Whether or not this catalogue of human frailties was produced mainly in revenge for Pamela’s earlier petulance was hard to know. Perhaps not at all. Mrs Erdleigh was probably speaking no more than the truth, voicing an analysis that did not require much occult skill to arrive at. In any case, she never minded what she said to anyone. Whatever her intention, the words had an immediate effect on Pamela herself, who snatched her hand away with a burst of furious laughter. It was the first time I had heard her laugh.

‘That’s enough to get on with,’ she said. ‘Now I’m going for my walk.’

She made a move towards the door. Stevens caught her arm.

‘I say you’re not going.’

She pulled herself away. There was an instant’s pause while they faced each other. Then she brought up her arm and gave him a backhand slap in the face, quite a hard one, using the knuckles.

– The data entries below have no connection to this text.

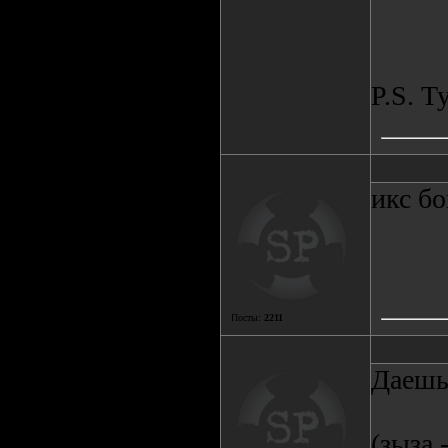
P.S. Т
икс бо
Посты:
2211
Даешь
(зыза 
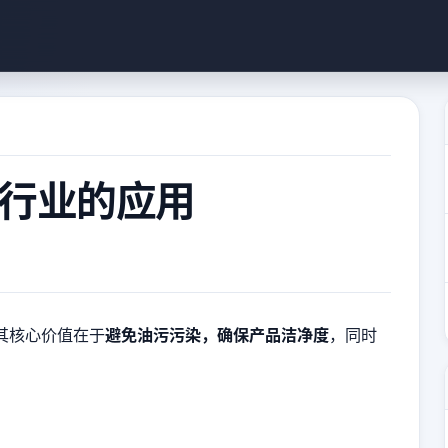
行业的应用
其核心价值在于
避免油污污染，确保产品洁净度
，同时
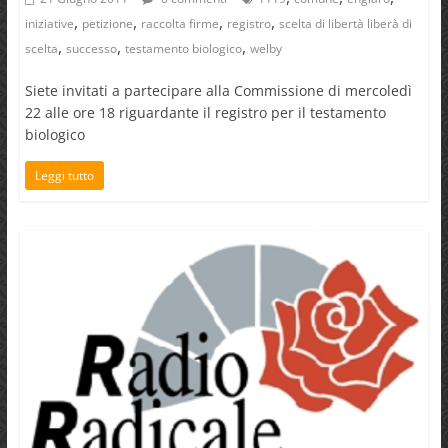
,
,
,
,
iniziative
petizione
raccolta firme
registro
scelta di libertà liberà di
,
,
,
scelta
successo
testamento biologico
welby
Siete invitati a partecipare alla Commissione di mercoledì
22 alle ore 18 riguardante il registro per il testamento
biologico
Leggi tutto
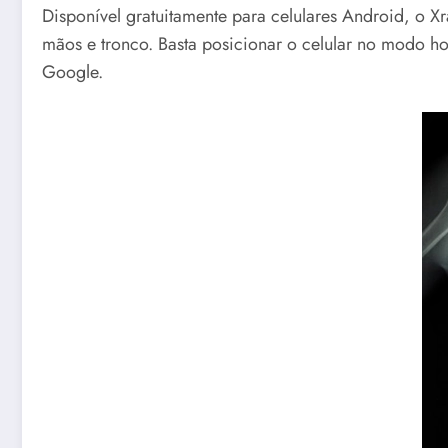
Disponível gratuitamente para celulares Android, o 
mãos e tronco. Basta posicionar o celular no modo hor
Google.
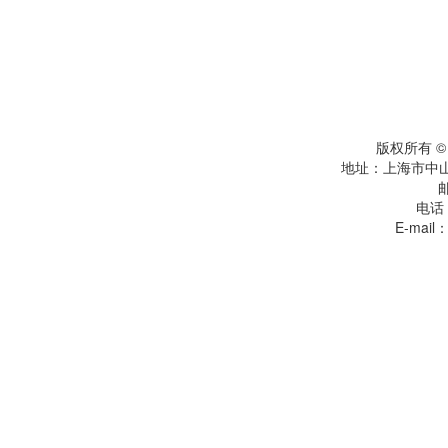
版权所有 
地址：上海市中
电话：
E-mail：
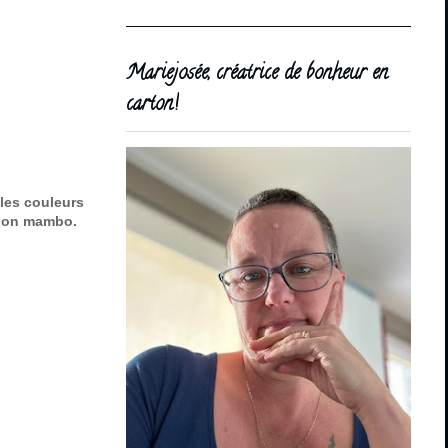
Mariejosée, créatrice de bonheur en
carton!
les couleurs
Melon mambo.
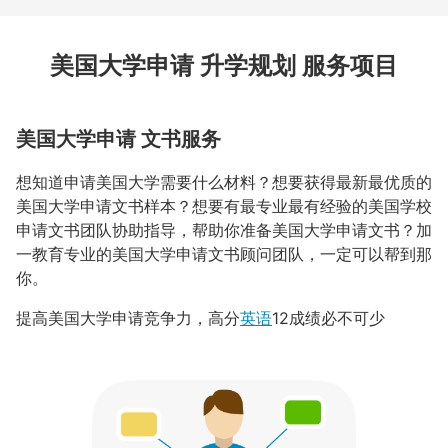
美国大学申请 升学规划 服务项目
美国大学申请 文书服务
想知道申请美国大学需要什么材料？想要获得最新最优质的
美国大学申请文书样本？想要有最专业最有经验的美国学校
申请文书团队协助指导，帮助你准备美国大学申请文书？加
一教育专业的美国大学申请文书顾问团队，一定可以帮到那
你。
提高美国大学申请竞争力，高分
英语
12成绩必不可少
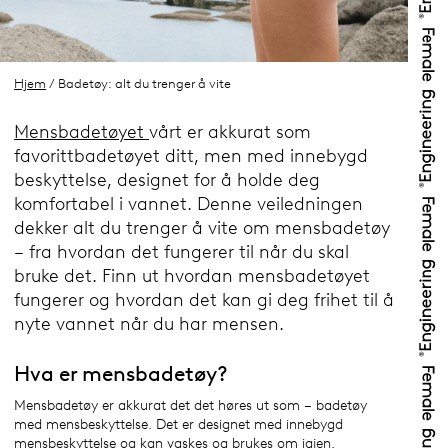
Hjem
/ Badetøy: alt du trenger å vite
Mensbadetøyet
vårt er akkurat som
favorittbadetøyet ditt, men med innebygd
beskyttelse, designet for å holde deg
komfortabel i vannet. Denne veiledningen
dekker alt du trenger å vite om mensbadetøy
– fra hvordan det fungerer til når du skal
bruke det. Finn ut hvordan mensbadetøyet
fungerer og hvordan det kan gi deg frihet til å
nyte vannet når du har mensen.
Hva er mensbadetøy?
Mensbadetøy er akkurat det det høres ut som – badetøy
med mensbeskyttelse. Det er designet med innebygd
mensbeskyttelse og kan vaskes og brukes om igjen.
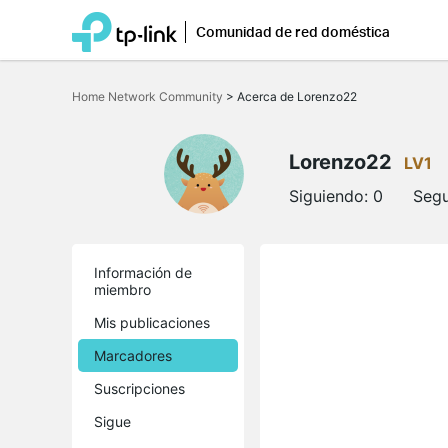
Comunidad de red doméstica
Saltar
a
Home Network Community
>
Acerca de Lorenzo22
la
barra
de
navegación
Lorenzo22
LV1
Siguiendo:
0
Segu
Información de
miembro
Mis publicaciones
Marcadores
Suscripciones
Sigue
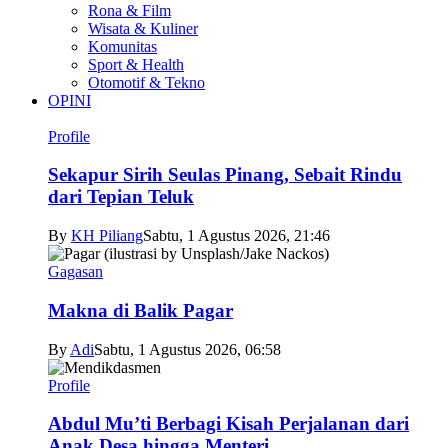
Rona & Film
Wisata & Kuliner
Komunitas
Sport & Health
Otomotif & Tekno
OPINI
Profile
Sekapur Sirih Seulas Pinang, Sebait Rindu
dari Tepian Teluk
By
KH Piliang
Sabtu, 1 Agustus 2026, 21:46
Gagasan
Makna di Balik Pagar
By
Adi
Sabtu, 1 Agustus 2026, 06:58
Profile
Abdul Mu’ti Berbagi Kisah Perjalanan dari
Anak Desa hingga Menteri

‘You don’t think I’m going to take orders from a heel like you, do you?’ she said. ‘You’re pathetic as a lover. No good at all. You ought to see a doctor.’

She walked quickly through the glass door of the entrance hall, and, making the concession of putting on her helmet once more, disappeared into the street. Stevens, knocked out for a second or two by the strength of the blow, made no effort to follow. He rubbed his face, but did not seem particularly surprised nor put out by this violence of treatment. Probably he was used to assaults from Pamela. Possibly such incidents were even fairly normal in his relationships with women. There was, indeed, some slight parallel to the moment when Priscilla had suddenly left him in the Cafe Royal, though events of that night, in some manner telepathically connecting those concerned, had been enough to upset the nerves of everyone present. We might be in the middle of a raid that never seemed to end, but at least personal contacts were less uncomfortable than on the earlier occasion. Mrs Erdleigh, too, accepted with remarkable composure the scene that had just taken place.

‘Little bitch,’ said Stevens. ‘Not the first time she has done that. Nothing I like less than being socked on the jaw. I thought she’d like to have her fortune told.’

He rubbed his face. Mrs Erdleigh smiled one of her slow, sweet, mysterious smiles.

‘You do not understand enough her type’s love of secrecy, her own unwillingness to give herself.’

‘I understand her unwillingness to give herself,’ said Stevens. ‘I’ve got hold of that one OK. In fact I’m quite an expert on the subject.’

‘To allow me to look longer at her palm would have been to betray too much,’ said Mrs Erdleigh. ‘I offered to make a reading only because you pressed me. I was not surprised by this result. All the same, you are right not to be unduly disturbed by her behaviour. In that way you show your own candour and courage. She will come to no harm. In any case, I do not see the two of you much longer together.’

‘Neither do I, if there are many more of these straight lefts.’

‘Besides, you are going overseas.’

‘Soon?’

‘Very soon.’

‘Shall I see things through?’

‘There will be danger, but you will survive.’

‘What about her. Will she start up with any more Royalties? Perhaps a king this time.’

He said this so seriously that I laughed. Mrs Erdleigh, on the other hand, accepted the question gravely.

‘I saw a crown not far away,’ she said. ‘Her fate lies along a strange road but not a royal one – whatever incident the crown revealed was very brief – but still it is the road of power.’

She picked up her black box again.

‘You’re going back to your room?’

‘As I said before, no danger threatens tonight, but I thoughtlessly allowed myself to run out of a little remedy I have long used against sleeplessness.’

She held out her hand. I took it. Mention of ‘little remedies’ called to mind Dr Trelawney. I asked if she ever saw him. She made a mysterious sign with her hand.

‘He passed over not long after your uncle. Being well instructed in such enlightenments, he knew his own time was appointed – in war conditions some of his innermost needs had become hard to satisfy – so he was ready. Quite ready.’

‘Where did he die?’

‘There is no death in Nature’ – she looked at me with her great misty eyes and I remembered Dr Trelawney himself using much the same words – ‘only transition, blending, synthesis, mutation. He has re-entered the Vortex of Becoming.’